2. Postnatal prevention

   1. Avoid birth asphyxia.

   2. Avoid large fluctuations in blood pressure.

   3. Avoid rapid infusion of volume expanders or hypertonic solutions.

   4. Use prompt but cautious cardiovascular support to prevent hypotension.

   5. Correct acid-base abnormalities.

   6. Correct abnormalities of coagulation.

   7. Avoid poorly synchronized mechanical ventilation. Consider sedation and in difficult situations pharmacologic paralysis.

   8. Postnatal pharmacologic intervention with indomethacin. Ment et al reported in 1994 that low-dose prophylactic indomethacin significantly lowered the incidence and severity of IVH but did not appear to be of benefit in the prevention or extension of early IVH. Subsequent reviews and reports over the ensuing years have not confirmed indomethacin prophylaxis for prevention of IVH, and the approach remains controversial. There are reports of reduced cerebral blood flow after indomethacin as well as no difference in long-term neurologic outcome for treated versus nontreated infants. More recently, Ment et al have reported on long-term follow-up of school-age preterm infants, indicating improved vocabulary scores with a striking favorable sex response to indomethacin therapy for male subjects. In the same year, Miller et al reported less white matter injury after 3–6 doses of low-dose indomethacin therapy for infants of <28 weeks' gestation. Much of the controversy today surrounding low-dose prophylactic indomethacin therapy for the prevention or amelioration of GM/IVH involves the continuing concerns for indomethacin-related complications of necrotizing enterocolitis, spontaneous intestinal perforation, decreased renal function (albeit transient in most cases), and the threat of persistent pulmonary hypertension. Jones et al reported in a meta-analysis published in 2010 that there is no statistical difference in the incidence of IVH as a complication due to the use of either ibuprofen or indomethacin to treat patent ductus arteriosus.

3. Management of acute hemorrhage

   1. General supportive care to maintain a normal blood volume and a stable acid-base status.

   2. Avoid fluctuations of arterial and venous blood pressures.

   3. Follow-up serial imaging (cranial US or CT) to detect progressive hydrocephalus (see Chapter 98).

1. Short-term outcome of GM/IVH is directly related to birthweight, gestational age, and the ensuing severity of the hemorrhagic insult to the immature brain. For the years 1995–1996, 1997–2002, and 2003–2007, very low birthweight infants in the National Institute of Child Health and Human Development (NICHD) Neonatal Research Network saw survival steady at 84–85%. Meanwhile, the occurrence of severe IVH remained unchanged at 12%. A broader view of the 1997–2002 infants weighing 501–1500 g reveals 15% mortality, 25% survival with short-term complications of bronchopulmonary dysplasia/chronic lung disease, severe IVH, and necrotizing enterocolitis, with ∼60% survival for infants without the short-term complications; however, long-term outcomes remain in question.
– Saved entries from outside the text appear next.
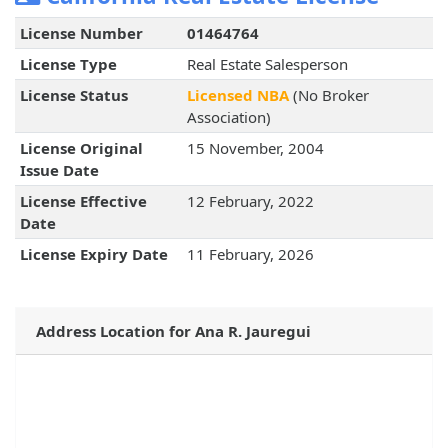
License Number
01464764
License Type
Real Estate Salesperson
License Status
Licensed NBA
(No Broker
Association)
License Original
15 November, 2004
Issue Date
License Effective
12 February, 2022
Date
License Expiry Date
11 February, 2026
Address Location for Ana R. Jauregui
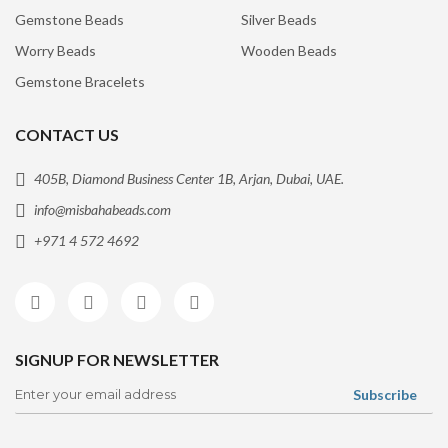
Gemstone Beads
Silver Beads
Worry Beads
Wooden Beads
Gemstone Bracelets
CONTACT US
405B, Diamond Business Center 1B, Arjan, Dubai, UAE.
info@misbahabeads.com
+971 4 572 4692
SIGNUP FOR NEWSLETTER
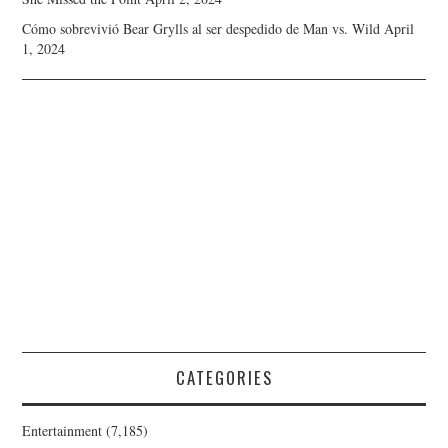
Cómo sobrevivió Bear Grylls al ser despedido de Man vs. Wild
April
1, 2024
CATEGORIES
Entertainment
(7,185)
2. Long-term major neurologic sequelae of GM/IVH depend primarily on the extent of associated parenchymal injury, laterality, and any added effects of the short-term complications. From the NICHD studies noted previously, long-term outcomes of seemingly normal extremely low birthweight infants at time of hospital discharge are worrisome. At 8–9 years of age, and in comparison with control term infants, studies now reveal strikingly lower IQ scores, greater learning problems, poor motor skills, markedly increased behavioral problems, and considerable hearing loss. Also, bilateral IVH has been proved to correlate with severe cerebral palsy and Mental Developmental Index <70 after 12 months of age, as opposed to unilateral IVH, in a multicenter retrospective study done by Maitre et al in 2009.